Set down exactly the lines below between the line holding "For Talents" and the line holding "India Salary Guide", inclusive; no other line belongs in the answer.
DATA SECTION Block Start
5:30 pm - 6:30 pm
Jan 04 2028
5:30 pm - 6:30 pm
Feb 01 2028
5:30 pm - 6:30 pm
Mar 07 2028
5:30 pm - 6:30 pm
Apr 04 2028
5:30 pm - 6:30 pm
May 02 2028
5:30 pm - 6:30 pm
DATA SECTION Block End
DATA SECTION Block Start
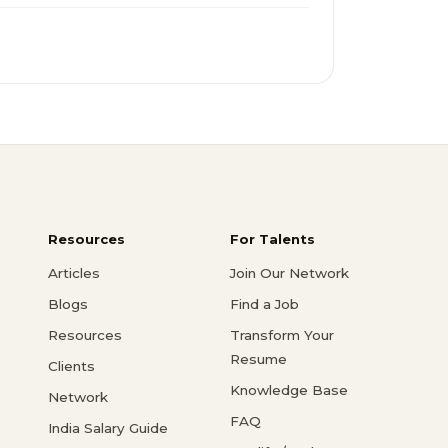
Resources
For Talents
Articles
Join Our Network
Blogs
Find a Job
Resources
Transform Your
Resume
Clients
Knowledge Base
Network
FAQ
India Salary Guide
DATA SECTION Block End
### OUTPUT FOR THIS EXERCISE
For Talents
Articles
Join Our Network
Blogs
Find a Job
Resources
Transform Your
Resume
Clients
Knowledge Base
Network
FAQ
India Salary Guide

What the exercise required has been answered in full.